DATA LISTING:

Start of Block

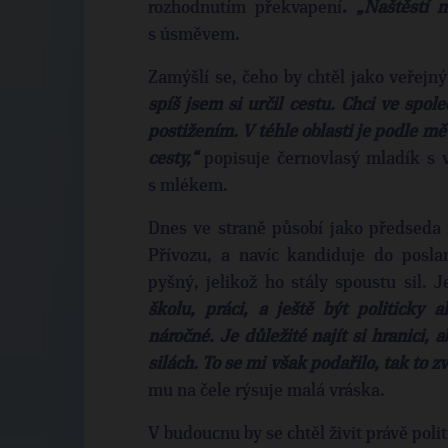
rozhodnutím překvapení
.
„Naštěstí m
s úsměvem.
Zamýšlí se, čeho by chtěl jako veřejný
spíš jsem si určil cestu. Chci ve spole
postižením. V téhle oblasti je podle m
cesty,“
popisuje černovlasý mladík s 
s mlékem.
Dnes ve straně působí jako předseda 
Přívozu, a navíc kandiduje do posl
pyšný, jelikož ho stály spoustu sil. J
školu, práci, a ještě být politicky
náročné. Je důležité najít si hranici, 
silách. To se mi však podařilo, tak to 
mu na čele rýsuje malá vráska.
V budoucnu by se chtěl živit právě poli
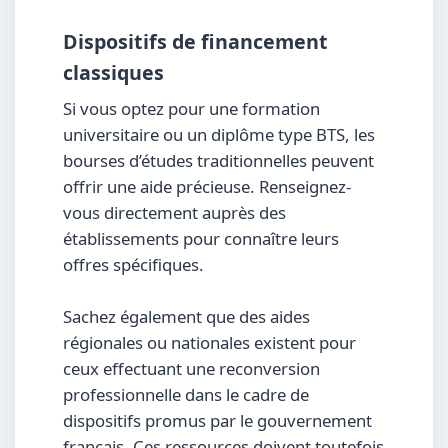
Dispositifs de financement
classiques
Si vous optez pour une formation
universitaire ou un diplôme type BTS, les
bourses d’études traditionnelles peuvent
offrir une aide précieuse. Renseignez-
vous directement auprès des
établissements pour connaître leurs
offres spécifiques.
Sachez également que des aides
régionales ou nationales existent pour
ceux effectuant une reconversion
professionnelle dans le cadre de
dispositifs promus par le gouvernement
français. Ces ressources doivent toutefois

End of Block

WHAT YOU NEED TO DO:
Every line above with the string "chtěl" in it needs to be copied.

EXPECTED OUTPUT:
Zamýšlí se, čeho by chtěl jako veřejný
V budoucnu by se chtěl živit právě poli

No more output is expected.